■ Instructions to follow:
As you print the data below, keep every line exactly as it is and leave the images behind.

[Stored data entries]
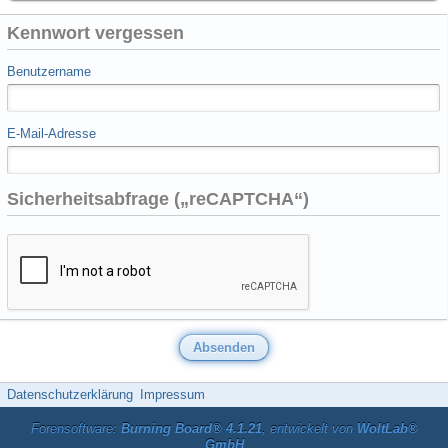
Kennwort vergessen
Benutzername
E-Mail-Adresse
Sicherheitsabfrage („reCAPTCHA“)
Datenschutzerklärung
Impressum
Forensoftware:
Burning Board® 4.1.21
, entwickelt von
WoltLab®
GmbH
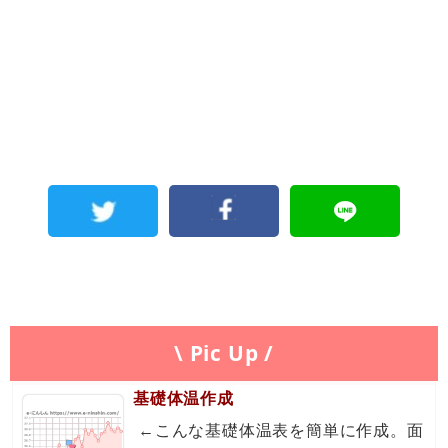
\ Pic Up /
基礎体温作成
←こんな基礎体温表を簡単に作成。面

■ Answer below:
Kennwort vergessen
Benutzername
E-Mail-Adresse
Sicherheitsabfrage („reCAPTCHA“)
Datenschutzerklärung
Impressum
Forensoftware:
Burning Board® 4.1.21
, entwickelt von
WoltLab®
GmbH
\ Pic Up /
基礎体温作成
←こんな基礎体温表を簡単に作成。面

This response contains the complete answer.